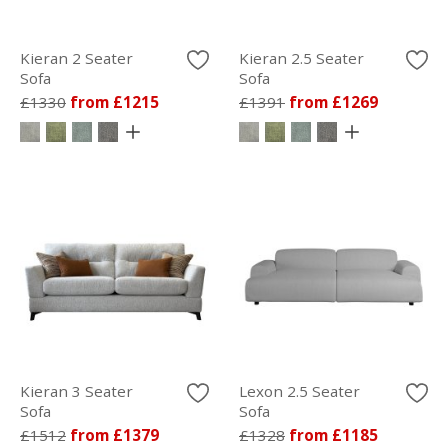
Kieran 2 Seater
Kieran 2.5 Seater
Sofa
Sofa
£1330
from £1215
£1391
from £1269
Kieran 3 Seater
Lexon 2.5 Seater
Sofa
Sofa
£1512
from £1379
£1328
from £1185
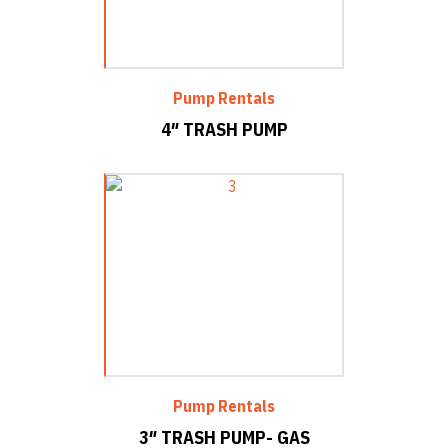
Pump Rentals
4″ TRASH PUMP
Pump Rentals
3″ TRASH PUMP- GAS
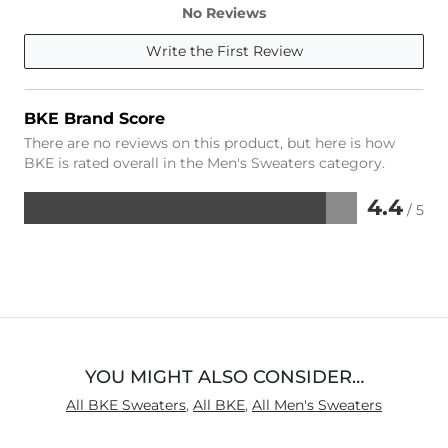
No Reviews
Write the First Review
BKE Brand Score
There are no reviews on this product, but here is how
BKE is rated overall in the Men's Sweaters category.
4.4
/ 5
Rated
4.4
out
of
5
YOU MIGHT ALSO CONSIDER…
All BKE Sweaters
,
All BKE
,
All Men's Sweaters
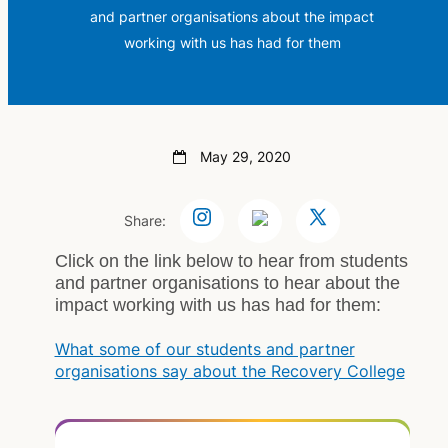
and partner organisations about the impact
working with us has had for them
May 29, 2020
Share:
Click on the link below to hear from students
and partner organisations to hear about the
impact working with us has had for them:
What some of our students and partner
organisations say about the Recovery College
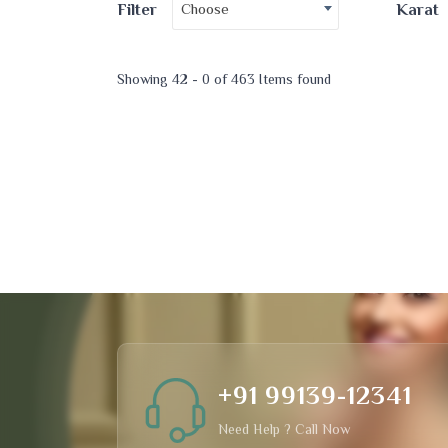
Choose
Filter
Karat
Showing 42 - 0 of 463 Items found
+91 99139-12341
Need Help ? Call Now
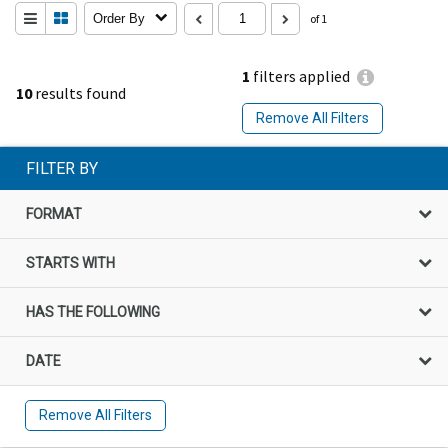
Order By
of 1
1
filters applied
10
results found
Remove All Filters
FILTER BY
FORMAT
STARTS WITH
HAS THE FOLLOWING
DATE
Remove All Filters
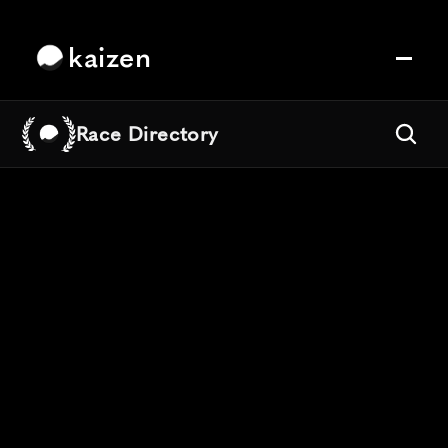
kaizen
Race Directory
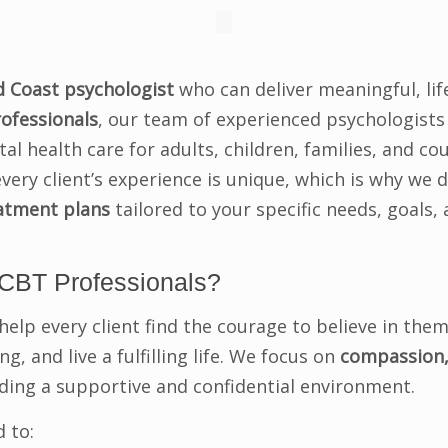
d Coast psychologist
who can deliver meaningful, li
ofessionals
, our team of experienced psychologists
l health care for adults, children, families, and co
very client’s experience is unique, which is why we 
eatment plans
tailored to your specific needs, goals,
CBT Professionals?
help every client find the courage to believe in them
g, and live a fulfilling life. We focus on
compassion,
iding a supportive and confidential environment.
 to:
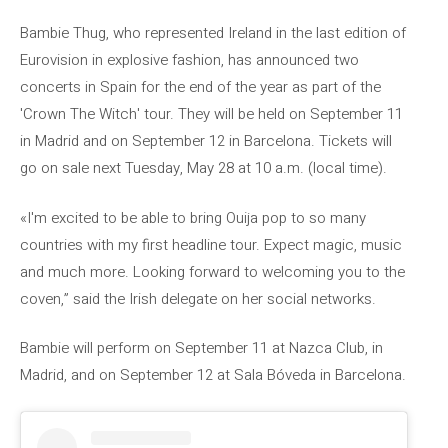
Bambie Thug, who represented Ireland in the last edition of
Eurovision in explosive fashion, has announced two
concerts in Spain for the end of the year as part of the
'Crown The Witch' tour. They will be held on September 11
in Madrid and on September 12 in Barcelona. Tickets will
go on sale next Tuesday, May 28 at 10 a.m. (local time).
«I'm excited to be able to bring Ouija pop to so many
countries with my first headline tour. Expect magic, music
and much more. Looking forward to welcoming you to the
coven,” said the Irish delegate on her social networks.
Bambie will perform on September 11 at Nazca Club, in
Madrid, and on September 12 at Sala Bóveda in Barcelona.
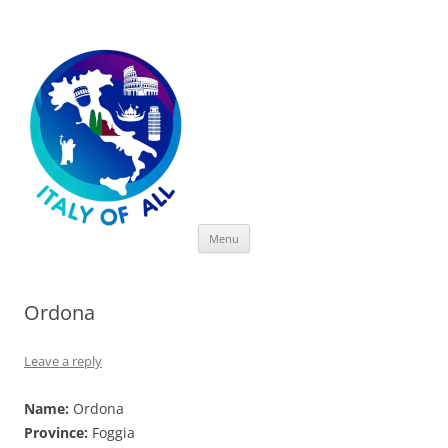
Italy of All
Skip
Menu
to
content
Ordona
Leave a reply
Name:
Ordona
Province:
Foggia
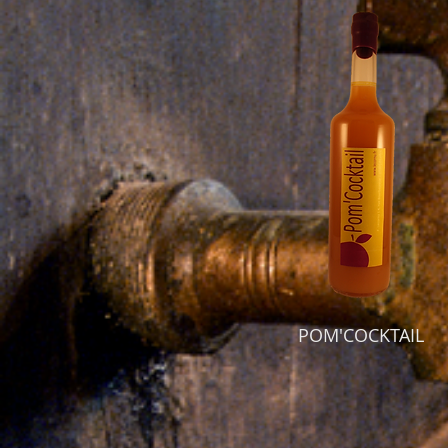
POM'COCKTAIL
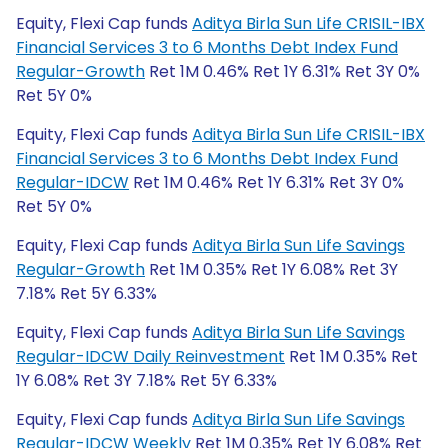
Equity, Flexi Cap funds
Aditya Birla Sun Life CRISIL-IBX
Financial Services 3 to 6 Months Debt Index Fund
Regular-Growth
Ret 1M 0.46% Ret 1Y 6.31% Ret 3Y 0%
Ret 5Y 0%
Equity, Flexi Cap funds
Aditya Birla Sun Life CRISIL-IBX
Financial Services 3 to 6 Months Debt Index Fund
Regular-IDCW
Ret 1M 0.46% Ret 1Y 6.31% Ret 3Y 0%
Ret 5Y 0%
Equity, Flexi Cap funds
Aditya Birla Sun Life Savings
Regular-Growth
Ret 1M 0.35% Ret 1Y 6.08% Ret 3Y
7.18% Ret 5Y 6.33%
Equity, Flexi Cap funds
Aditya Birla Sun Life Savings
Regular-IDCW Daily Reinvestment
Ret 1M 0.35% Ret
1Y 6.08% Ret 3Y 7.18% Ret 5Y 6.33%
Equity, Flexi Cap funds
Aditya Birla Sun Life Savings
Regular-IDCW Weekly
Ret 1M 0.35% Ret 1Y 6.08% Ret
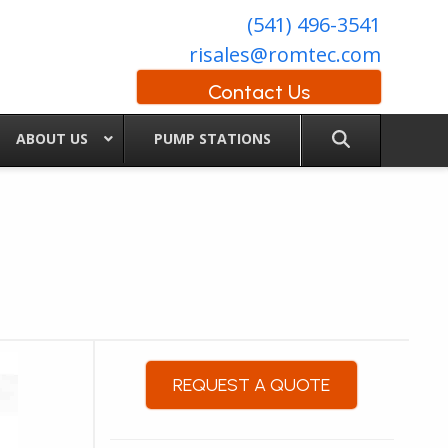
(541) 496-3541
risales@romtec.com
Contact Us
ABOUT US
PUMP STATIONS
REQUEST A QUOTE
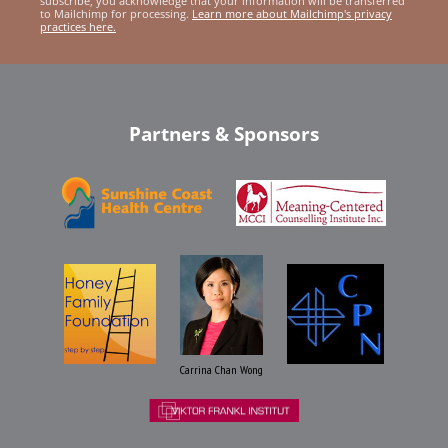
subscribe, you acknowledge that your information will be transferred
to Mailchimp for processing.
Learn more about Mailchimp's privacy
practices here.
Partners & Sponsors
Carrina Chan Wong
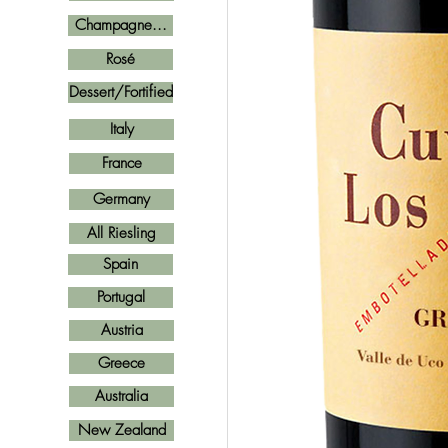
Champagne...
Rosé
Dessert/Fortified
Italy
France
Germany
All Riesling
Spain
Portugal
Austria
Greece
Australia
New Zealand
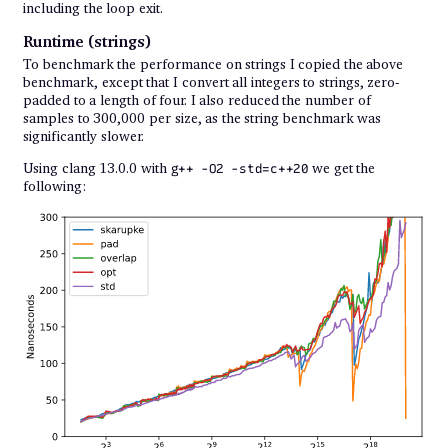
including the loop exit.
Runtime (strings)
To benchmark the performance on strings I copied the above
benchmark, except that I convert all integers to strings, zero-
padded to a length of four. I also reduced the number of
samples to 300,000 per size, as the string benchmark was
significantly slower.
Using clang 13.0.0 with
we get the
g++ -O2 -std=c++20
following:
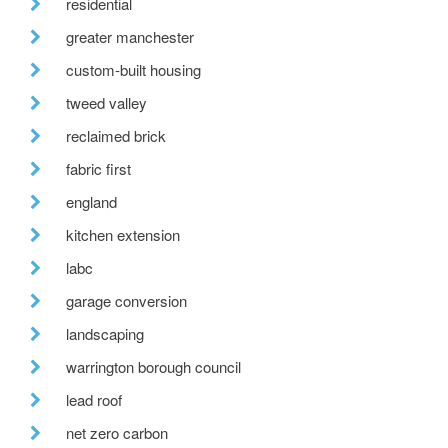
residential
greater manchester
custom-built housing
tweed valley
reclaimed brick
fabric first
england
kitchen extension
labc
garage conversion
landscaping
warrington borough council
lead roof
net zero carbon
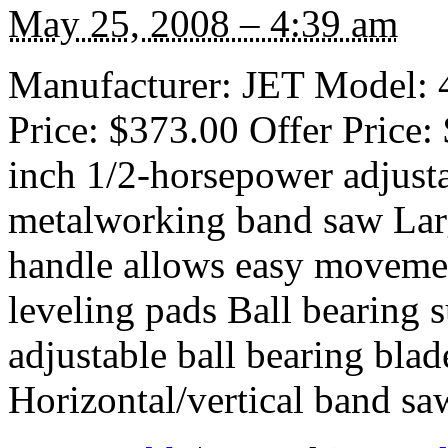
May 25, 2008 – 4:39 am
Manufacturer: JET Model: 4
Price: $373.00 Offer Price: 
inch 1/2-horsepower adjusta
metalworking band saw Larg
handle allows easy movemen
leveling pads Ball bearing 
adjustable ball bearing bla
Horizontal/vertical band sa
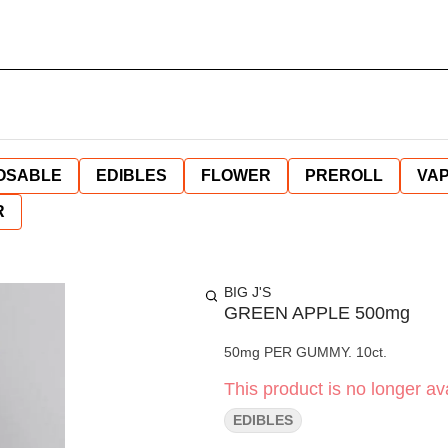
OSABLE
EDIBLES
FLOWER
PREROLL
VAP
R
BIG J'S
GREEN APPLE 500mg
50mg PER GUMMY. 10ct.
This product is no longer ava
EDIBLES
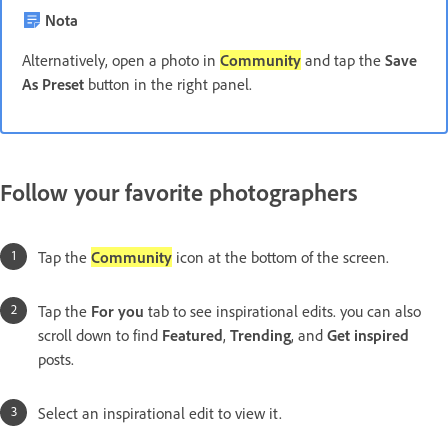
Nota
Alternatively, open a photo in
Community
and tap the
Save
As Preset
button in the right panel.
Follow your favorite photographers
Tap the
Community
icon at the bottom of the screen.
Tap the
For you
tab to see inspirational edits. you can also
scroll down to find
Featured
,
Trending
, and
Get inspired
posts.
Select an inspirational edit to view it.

What is needed: Give the entries above again exactly, minus their pictures.

Exercise output:
Kieran 2 Seater
Kieran 2.5 Seater
Sofa
Sofa
£1330
from £1215
£1391
from £1269
Kieran 3 Seater
Lexon 2.5 Seater
Sofa
Sofa
£1512
from £1379
£1328
from £1185
Pump Rentals
4″ TRASH PUMP
Pump Rentals
3″ TRASH PUMP- GAS
No Reviews
Write the First Review
BKE Brand Score
There are no reviews on this product, but here is how
BKE is rated overall in the Men's Sweaters category.
4.4
/ 5
Rated
4.4
out
of
5
YOU MIGHT ALSO CONSIDER…
All BKE Sweaters
,
All BKE
,
All Men's Sweaters
and partner organisations about the impact
working with us has had for them
May 29, 2020
Share:
Click on the link below to hear from students
and partner organisations to hear about the
impact working with us has had for them:
What some of our students and partner
organisations say about the Recovery College
Choose
Filter
Karat
Showing 42 - 0 of 463 Items found
+91 99139-12341
Need Help ? Call Now
Order By
of 1
1
filters applied
10
results found
Remove All Filters
FILTER BY
FORMAT
STARTS WITH
HAS THE FOLLOWING
DATE
Remove All Filters
kaizen
Race Directory
d Coast psychologist
who can deliver meaningful, li
ofessionals
, our team of experienced psychologists
l health care for adults, children, families, and co
very client’s experience is unique, which is why we 
eatment plans
tailored to your specific needs, goals,
CBT Professionals?
help every client find the courage to believe in them
g, and live a fulfilling life. We focus on
compassion,
iding a supportive and confidential environment.
 to:
Bambie Thug, who represented Ireland in the last edition of
Eurovision in explosive fashion, has announced two
concerts in Spain for the end of the year as part of the
'Crown The Witch' tour. They will be held on September 11
in Madrid and on September 12 in Barcelona. Tickets will
go on sale next Tuesday, May 28 at 10 a.m. (local time).
«I'm excited to be able to bring Ouija pop to so many
countries with my first headline tour. Expect magic, music
and much more. Looking forward to welcoming you to the
coven,” said the Irish delegate on her social networks.
Bambie will perform on September 11 at Nazca Club, in
Madrid, and on September 12 at Sala Bóveda in Barcelona.
Italy of All
Skip
Menu
to
content
Ordona
Leave a reply
Name:
Ordona
Province:
Foggia
POM'COCKTAIL
Equity, Flexi Cap funds
Aditya Birla Sun Life CRISIL-IBX
Financial Services 3 to 6 Months Debt Index Fund
Regular-Growth
Ret 1M 0.46% Ret 1Y 6.31% Ret 3Y 0%
Ret 5Y 0%
Equity, Flexi Cap funds
Aditya Birla Sun Life CRISIL-IBX
Financial Services 3 to 6 Months Debt Index Fund
Regular-IDCW
Ret 1M 0.46% Ret 1Y 6.31% Ret 3Y 0%
Ret 5Y 0%
Equity, Flexi Cap funds
Aditya Birla Sun Life Savings
Regular-Growth
Ret 1M 0.35% Ret 1Y 6.08% Ret 3Y
7.18% Ret 5Y 6.33%
Equity, Flexi Cap funds
Aditya Birla Sun Life Savings
Regular-IDCW Daily Reinvestment
Ret 1M 0.35% Ret
1Y 6.08% Ret 3Y 7.18% Ret 5Y 6.33%
Equity, Flexi Cap funds
Aditya Birla Sun Life Savings
Regular-IDCW Weekly
Ret 1M 0.35% Ret 1Y 6.08% Ret
(541) 496-3541
risales@romtec.com
Contact Us
ABOUT US
PUMP STATIONS
REQUEST A QUOTE
subscribe, you acknowledge that your information will be transferred
to Mailchimp for processing.
Learn more about Mailchimp's privacy
practices here.
Partners & Sponsors
Carrina Chan Wong
Champagne...
Rosé
Dessert/Fortified
Italy
France
Germany
All Riesling
Spain
Portugal
Austria
Greece
Australia
New Zealand
including the loop exit.
Runtime (strings)
To benchmark the performance on strings I copied the above
benchmark, except that I convert all integers to strings, zero-
padded to a length of four. I also reduced the number of
samples to 300,000 per size, as the string benchmark was
significantly slower.
Using clang 13.0.0 with
we get the
g++ -O2 -std=c++20
following:
residential
greater manchester
custom-built housing
tweed valley
reclaimed brick
fabric first
england
kitchen extension
labc
garage conversion
landscaping
warrington borough council
lead roof
net zero carbon
May 25, 2008 – 4:39 am
Manufacturer: JET Model: 4
Price: $373.00 Offer Price: 
inch 1/2-horsepower adjusta
metalworking band saw Larg
handle allows easy movemen
leveling pads Ball bearing 
adjustable ball bearing bla
Horizontal/vertical band sa
OSABLE
EDIBLES
FLOWER
PREROLL
VAP
R
BIG J'S
GREEN APPLE 500mg
50mg PER GUMMY. 10ct.
This product is no longer ava
EDIBLES
Nota
Alternatively, open a photo in
Community
and tap the
Save
As Preset
button in the right panel.
Follow your favorite photographers
Tap the
Community
icon at the bottom of the screen.
Tap the
For you
tab to see inspirational edits. you can also
scroll down to find
Featured
,
Trending
, and
Get inspired
posts.
Select an inspirational edit to view it.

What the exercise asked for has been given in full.